<jonpsy[m]>
zoq: Hey, so I've sent the invite + also sent a doc of our draft idea proposal. If things go well, we can post it today for students to see.
<jonpsy[m]>
* to see. cc: fieryblade
<zoq[m]>
jonpsy[m]: Okay, see you in 12 minutes.
<jonpsy[m]>
thought it was 8:30?
<jonpsy[m]>
we're moving it to 8?
<zoq[m]>
<zoq[m]> "8pm IST ?" <- isn't that in 12 minutes?>
<jonpsy[m]>
daang
<jonpsy[m]>
my bad, lemme re-adjust
<jonpsy[m]>
hey zoq , here's an example of a very nice application of procedurally generated environment: https://www.youtube.com/watch?v=nvdZpJkT-ls. The flappy bird examples really does the concept much injustice
<zoq[m]>
<jonpsy[m]> "hey zoq , here's an example of a..." <- True, In the end it depends on what we like to use it for.
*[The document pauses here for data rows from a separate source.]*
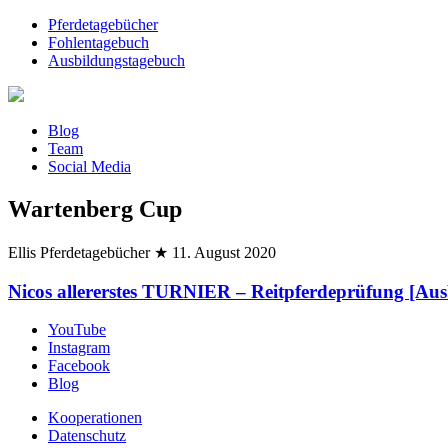
Pferdetagebücher
Fohlentagebuch
Ausbildungstagebuch
Blog
Team
Social Media
Wartenberg Cup
Ellis Pferdetagebücher
★
11. August 2020
Nicos allererstes TURNIER – Reitpferdeprüfung [Au
YouTube
Instagram
Facebook
Blog
Kooperationen
Datenschutz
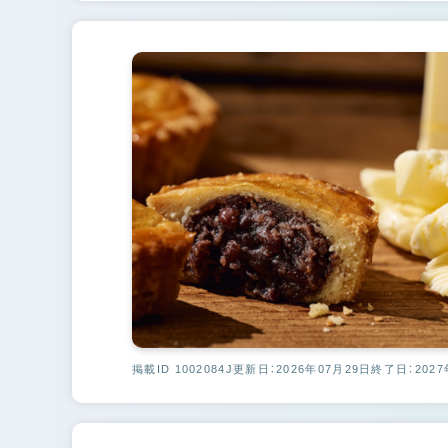
掲載ID 1002084J
更新日：2026年07月29日
終了日：2027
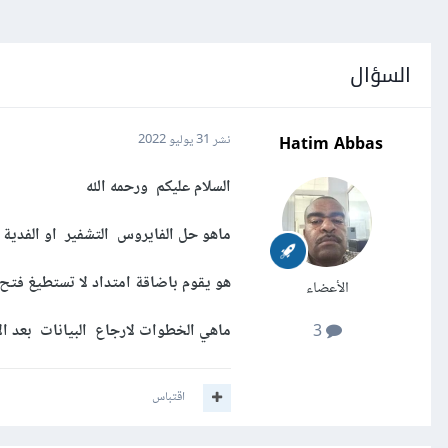
السؤال
Hatim Abbas
نشر
31 يوليو 2022
السلام عليكم ورحمه الله
ماهو حل الفايروس التشفير او الفدية 
هو يقوم باضاقة امتداد لا تستطيغ فت
الأعضاء
ماهي الخطوات لارجاع البيانات بعد ال
3
اقتباس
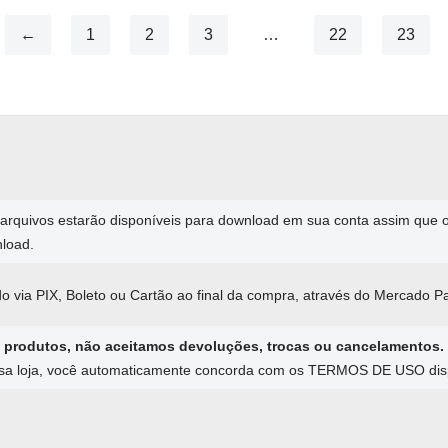
←
1
2
3
…
22
23
arquivos estarão disponíveis para download em sua conta assim que
nload.
o via PIX, Boleto ou Cartão ao final da compra, através do Mercado P
 produtos, não aceitamos devoluções, trocas ou cancelamentos.
ssa loja, você automaticamente concorda com os TERMOS DE USO dispo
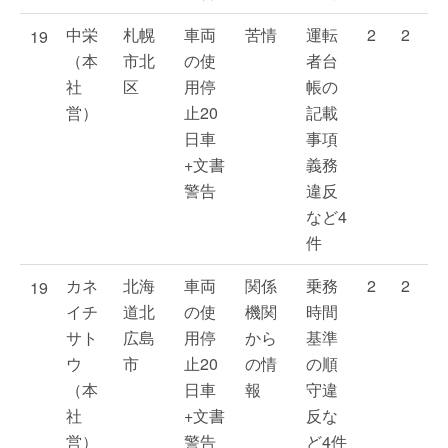
中栄
札幌
車両
苦情
運転
2
2
19
（本
市北
の使
者台
社
区
用停
帳の
営）
止20
記載
日車
事項
+文書
義務
警告
違反
など4
件
カネ
北海
車両
関係
乗務
2
2
19
イチ
道北
の使
機関
時間
サト
広島
用停
から
基準
ウ
市
止20
の情
の順
（本
日車
報
守違
社
+文書
反な
営）
警告
ど4件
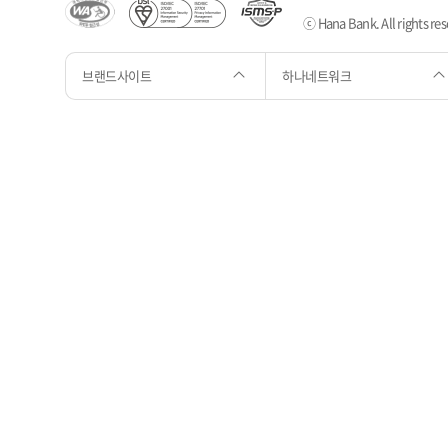
ⓒ Hana Bank. All rights res
브랜드사이트
하나네트워크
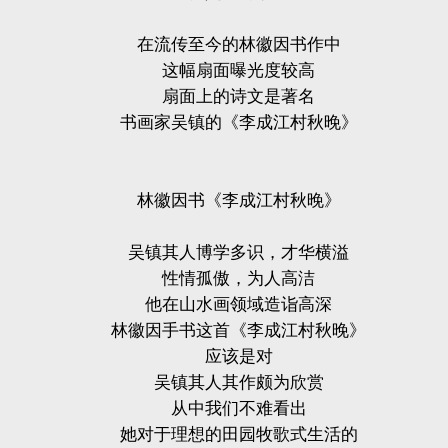
在流传至今的林徽因书作中
这幅扇面曝光度较高
扇面上的诗文是著名
书画家吴镇的《李成江村秋晚》
林徽因书《李成江村秋晚》
吴镇其人博学多识，才华横溢
性情孤傲，为人高洁
他在山水画领域造诣高深
林徽因手书这首《李成江村秋晚》
应该是对
吴镇其人其作颇为欣赏
从中我们不难看出
她对于理想的田园牧歌式生活的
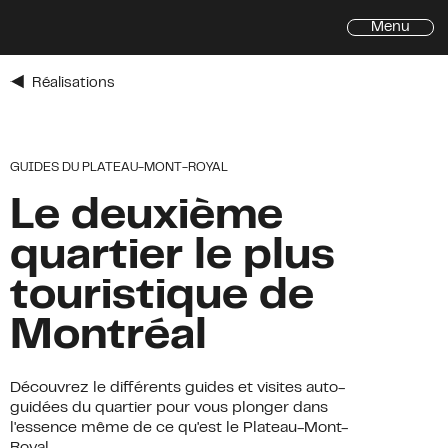
Menu
Réalisations
Inscrivez-vous à l'infolettre de
l'Avenue du Mont-Royal
GUIDES DU PLATEAU-MONT-ROYAL
Prénom
Prénom
*
Le deuxième
Nom
*
quartier le plus
touristique de
Courriel
*
Montréal
Adresse
Adresse
Découvrez le différents guides et visites auto-
guidées du quartier pour vous plonger dans
Ville
l'essence même de ce qu'est le Plateau-Mont-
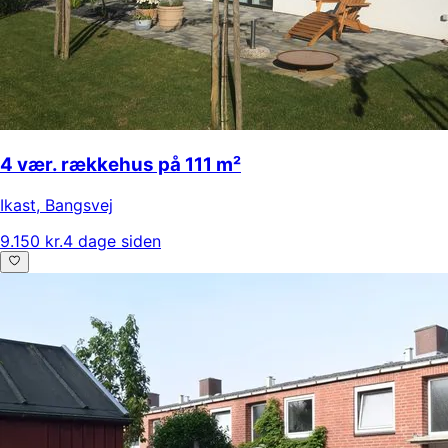
4 vær. rækkehus på 111 m²
Ikast
,
Bangsvej
9.150 kr.
4 dage siden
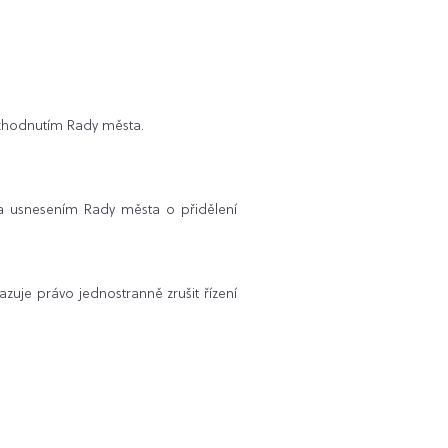
ozhodnutím Rady města.
 a usnesením Rady města o přidělení
zuje právo jednostranně zrušit řízení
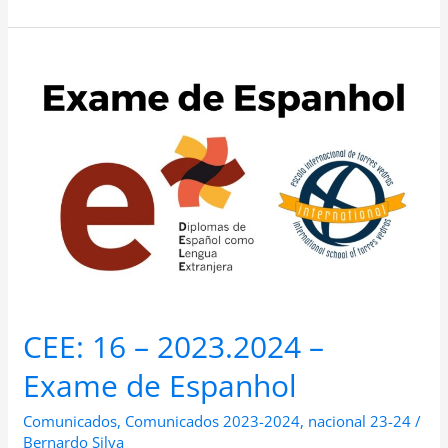
CEE:
16
–
2023.2024
–
Exame
de
Espanhol
CEE: 16 – 2023.2024 –
Exame de Espanhol
Comunicados
,
Comunicados 2023-2024
,
nacional 23-24
/
Bernardo Silva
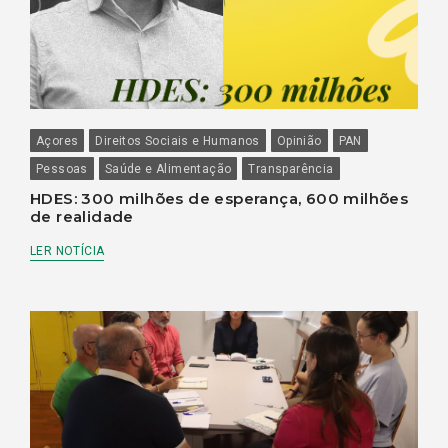
Açores
Direitos Sociais e Humanos
Opinião
PAN
Pessoas
Saúde e Alimentação
Transparência
HDES: 300 milhões de esperança, 600 milhões
de realidade
LER NOTÍCIA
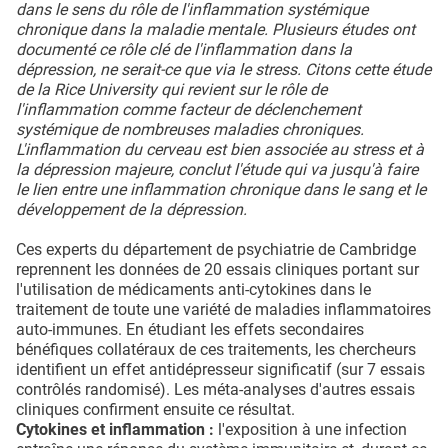
dans le sens du rôle de l'inflammation systémique
chronique dans la maladie mentale. Plusieurs études ont
documenté ce rôle clé de l'inflammation dans la
dépression, ne serait-ce que via le stress. Citons cette étude
de la Rice University qui revient sur le rôle de
l'inflammation comme facteur de déclenchement
systémique de nombreuses maladies chroniques.
L'inflammation du cerveau est bien associée au stress et à
la dépression majeure, conclut l'étude qui va jusqu'à faire
le lien entre une inflammation chronique dans le sang et le
développement de la dépression.
Ces experts du département de psychiatrie de Cambridge
reprennent les données de 20 essais cliniques portant sur
l'utilisation de médicaments anti-cytokines dans le
traitement de toute une variété de maladies inflammatoires
auto-immunes. En étudiant les effets secondaires
bénéfiques collatéraux de ces traitements, les chercheurs
identifient un effet antidépresseur significatif (sur 7 essais
contrôlés randomisé). Les méta-analyses d'autres essais
cliniques confirment ensuite ce résultat.
Cytokines et inflammation :
l'exposition à une infection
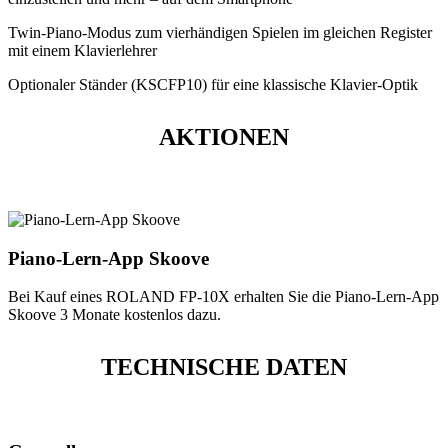
Twin-Piano-Modus zum vierhändigen Spielen im gleichen Register
mit einem Klavierlehrer
Optionaler Ständer (KSCFP10) für eine klassische Klavier-Optik
AKTIONEN
Piano-Lern-App Skoove
Bei Kauf eines ROLAND FP-10X erhalten Sie die Piano-Lern-App
Skoove 3 Monate kostenlos dazu.
TECHNISCHE DATEN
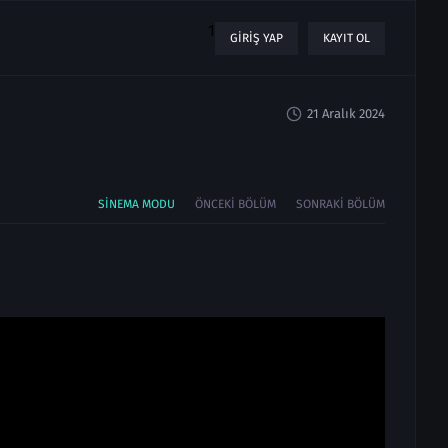
1
GIRIŞ YAP
KAYIT OL
21 Aralık 2024
SINEMA MODU
ÖNCEKI BÖLÜM
SONRAKI BÖLÜM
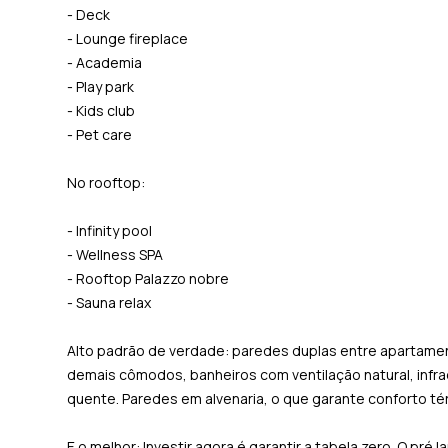
- Deck
- Lounge fireplace
- Academia
- Play park
- Kids club
- Pet care
No rooftop:
- Infinity pool
- Wellness SPA
- Rooftop Palazzo nobre
- Sauna relax
Alto padrão de verdade: paredes duplas entre apartament
demais cômodos, banheiros com ventilação natural, infrae
quente. Paredes em alvenaria, o que garante conforto té
E o melhor: Investir agora é garantir a tabela zero. O pr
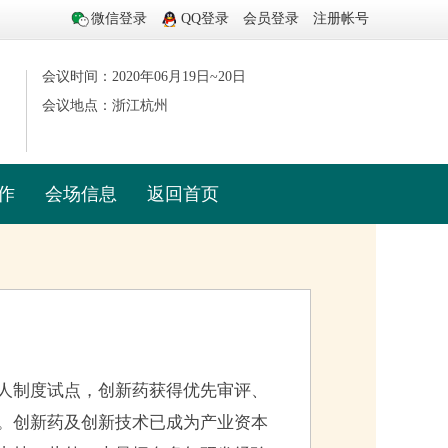
微信登录
QQ登录
会员登录
注册帐号
会议时间：2020年06月19日~20日
会议地点：
浙江杭州
作
会场信息
返回首页
人制度试点，创新药获得优先审评、
。创新药及创新技术已成为产业资本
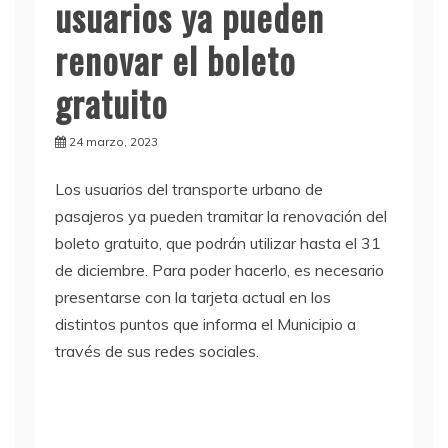
usuarios ya pueden
renovar el boleto
gratuito
24 marzo, 2023
Los usuarios del transporte urbano de
pasajeros ya pueden tramitar la renovación del
boleto gratuito, que podrán utilizar hasta el 31
de diciembre. Para poder hacerlo, es necesario
presentarse con la tarjeta actual en los
distintos puntos que informa el Municipio a
través de sus redes sociales.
Usually the idea is to show that X is able to solve a certain task, and to say if we can scale up X we can solve task Y as well.
<zoq[m]>
zoq[m]: Montezuma's Revenge has a reputation of being difficult, because you don't get a reward immediately (sparse reward system), it doesn't look fancy, but this sparse reward system makes it more challenging than other Atari games.
<jonpsy[m]>
Yes, do you know of HER?
<zoq[m]>
jonpsy[m]: From the movie?
<jonpsy[m]>
ah no, Hindsight Experience Replay ;)
<zoq[m]>
jonpsy[m]: hehe, I don't think so.
<jonpsy[m]>
so it works well for sparse reward systems
<jonpsy[m]>
it creates dense examples, from sparse examples, its working is really cool. Infact, our Multiobjective reinforcement learning algorithm was using this in backend
<jonpsy[m]>
zoq[m]: On that note, that prince of persia game which you made RL for. Does it have sparse reward as well? (only get reward when completed the level?)
<zoq[m]>
<jonpsy[m]> "On that note, that prince of..." <- In this case it's imitation learning.
<jonpsy[m]>
Oh
<jonpsy[m]>
that might be disastrous on difficult levels
<zoq[m]>
<jonpsy[m]> "that might be disastrous on..." <- Yes, was mainly just to figure out if it's possible.